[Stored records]

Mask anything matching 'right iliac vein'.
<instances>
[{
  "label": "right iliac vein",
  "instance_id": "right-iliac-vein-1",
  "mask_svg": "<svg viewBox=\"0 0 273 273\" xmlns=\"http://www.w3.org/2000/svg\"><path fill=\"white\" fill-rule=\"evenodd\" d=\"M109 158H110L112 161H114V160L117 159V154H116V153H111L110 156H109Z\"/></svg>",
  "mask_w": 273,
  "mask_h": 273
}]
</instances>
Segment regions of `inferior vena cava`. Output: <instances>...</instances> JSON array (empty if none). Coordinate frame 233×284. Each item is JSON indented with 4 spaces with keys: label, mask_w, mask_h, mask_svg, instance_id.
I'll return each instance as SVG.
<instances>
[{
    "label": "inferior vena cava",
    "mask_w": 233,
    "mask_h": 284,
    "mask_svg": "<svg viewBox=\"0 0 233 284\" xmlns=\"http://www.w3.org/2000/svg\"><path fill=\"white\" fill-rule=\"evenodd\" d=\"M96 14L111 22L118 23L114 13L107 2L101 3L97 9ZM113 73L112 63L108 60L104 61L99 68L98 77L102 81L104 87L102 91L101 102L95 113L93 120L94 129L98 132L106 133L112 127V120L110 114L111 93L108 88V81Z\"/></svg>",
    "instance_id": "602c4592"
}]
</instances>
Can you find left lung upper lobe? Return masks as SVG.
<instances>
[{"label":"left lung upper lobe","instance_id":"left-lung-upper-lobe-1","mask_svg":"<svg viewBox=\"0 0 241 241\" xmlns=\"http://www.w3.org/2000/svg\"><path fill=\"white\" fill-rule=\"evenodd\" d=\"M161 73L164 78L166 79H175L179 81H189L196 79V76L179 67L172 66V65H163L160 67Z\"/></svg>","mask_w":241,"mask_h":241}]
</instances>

→ **EXERCISE DIRECTIONS**
Up to and including the final line of the data above, please copy every line exactly, starting from the one that contains "Can you find".

→ **SOLUTION FOR THIS PROBLEM**
Can you find left lung upper lobe? Return masks as SVG.
<instances>
[{"label":"left lung upper lobe","instance_id":"left-lung-upper-lobe-1","mask_svg":"<svg viewBox=\"0 0 241 241\" xmlns=\"http://www.w3.org/2000/svg\"><path fill=\"white\" fill-rule=\"evenodd\" d=\"M161 73L164 78L166 79H175L179 81H189L196 79V76L179 67L172 66V65H163L160 67Z\"/></svg>","mask_w":241,"mask_h":241}]
</instances>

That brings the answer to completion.